In a standard statistical test, one assumes a null hypothesis, performs a statistical test and computes a p-value. The estimated p-value is compared to a predetermined threshold (usually 0.05). If the estimated p-value is greater than 0.05 (say 0.2), it means that there is a 20% chance of obtaining the current result if the null hypothesis is true. Since we decided our threshold as 5%, the 20% is too high to reject the null hypothesis and we accept the null hypothesis. Now, if the estimated p-value was less than 0.05 (say 0.02), there is a 2% probability of obtaining the observed result if the null hypothesis is true. Since 2% is a very low probability and it is below our threshold of 5%, we reject the null hypothesis and accept an alternative hypothesis.
The 5% threshold, although giving us high confidence, is an arbitrary value and does not absolutely guarantee an outcome.

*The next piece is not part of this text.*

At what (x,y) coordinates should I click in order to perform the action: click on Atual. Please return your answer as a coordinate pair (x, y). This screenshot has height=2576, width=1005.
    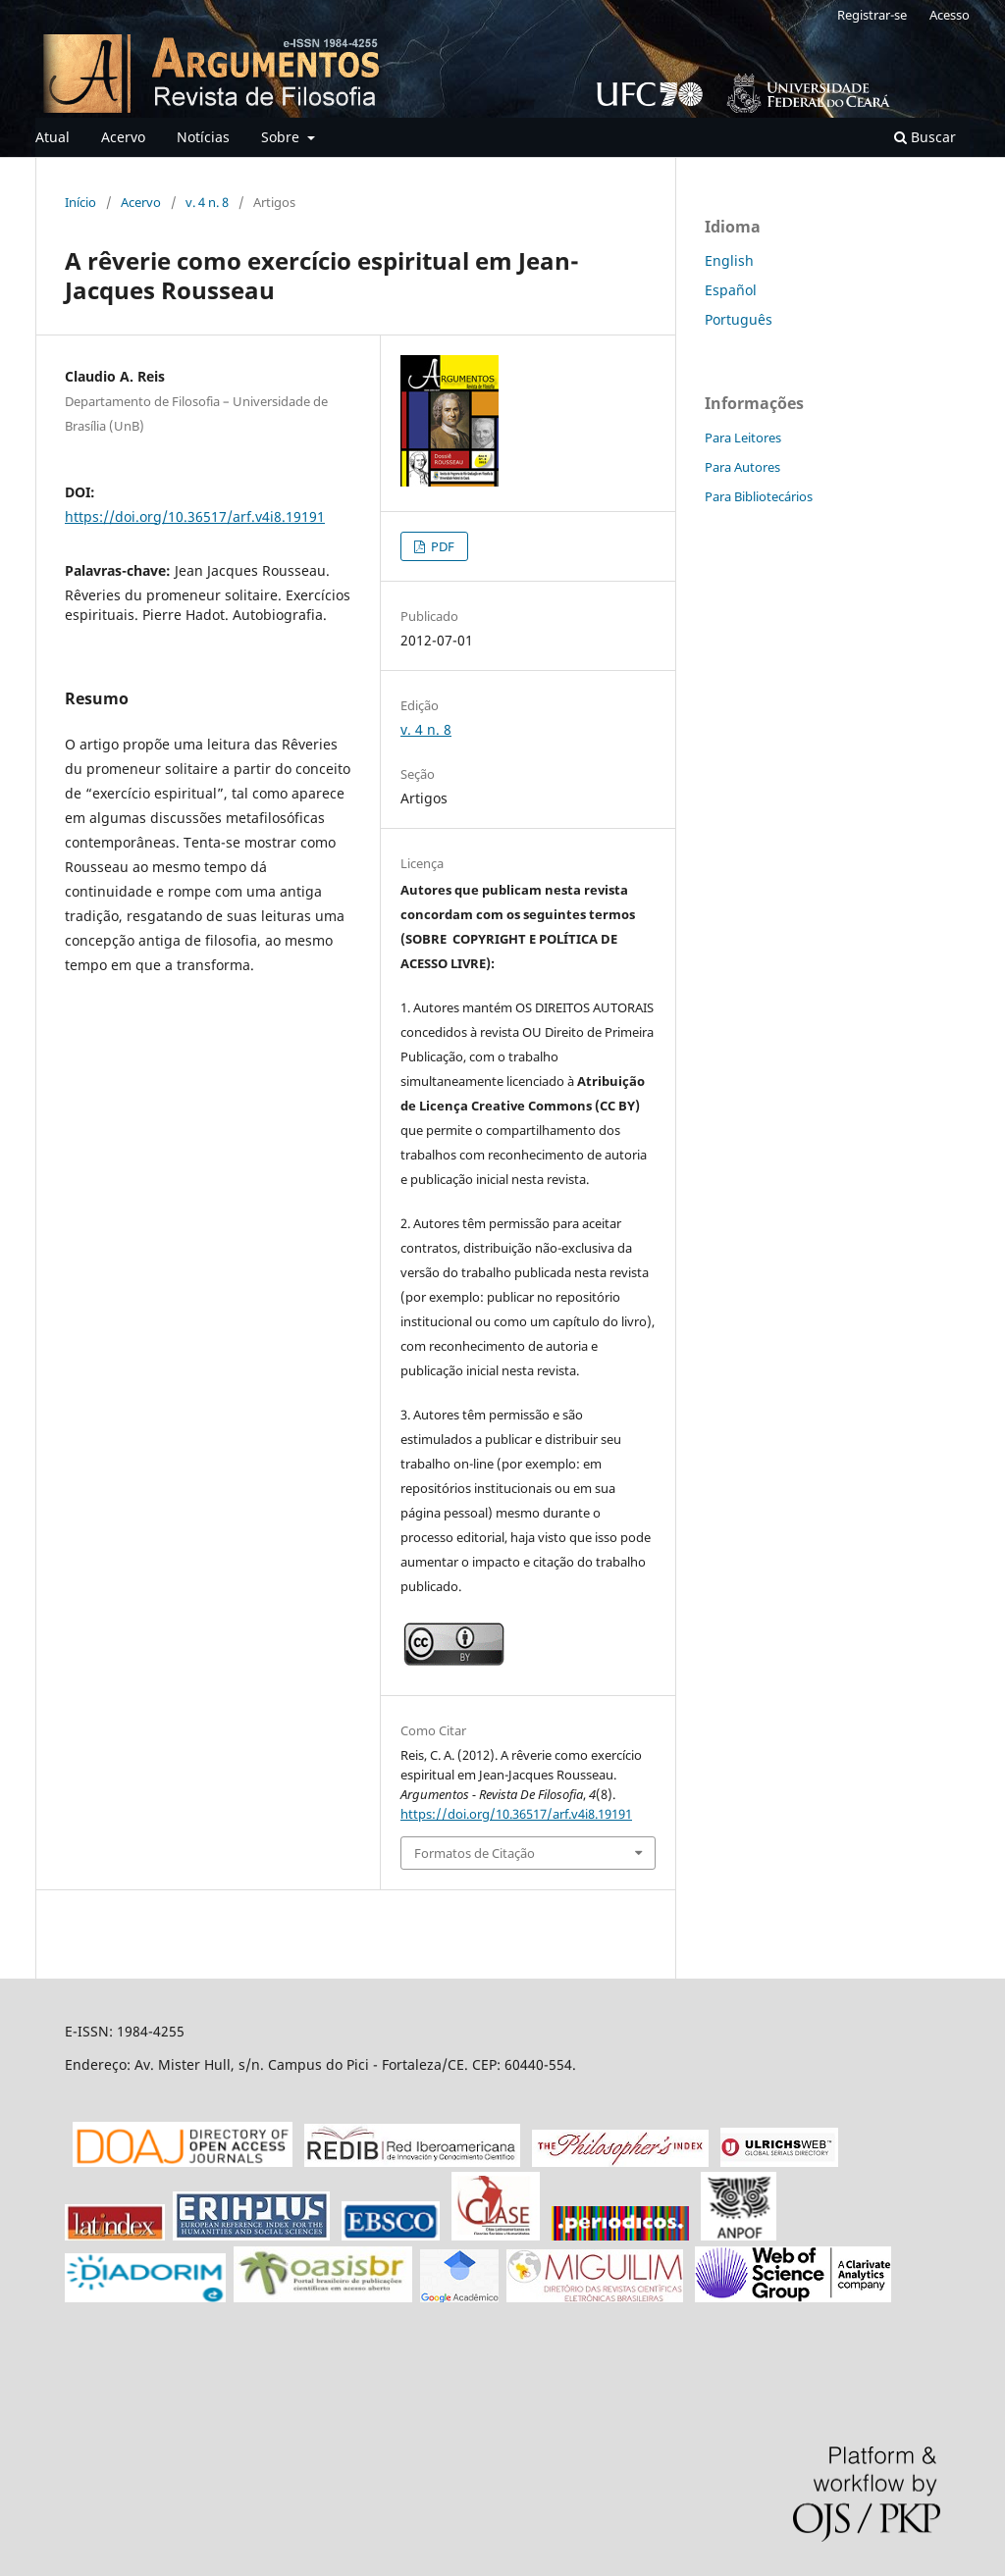     Looking at the image, I should click on (52, 137).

There is still the possibility that we are wrong 5% of the time. This is known as the probability of a Type I error. A Type I error occurs when a researcher falsely concludes that an observed difference is real, when in fact, there is no difference.
That was the story of a single statistical test. With large data, it is common for data analysts to do multiple statistical tests on the same data. Similar to a single test, each test in a multiple test has the 5% Type 1 error rate. And this accumulates for the number of tests.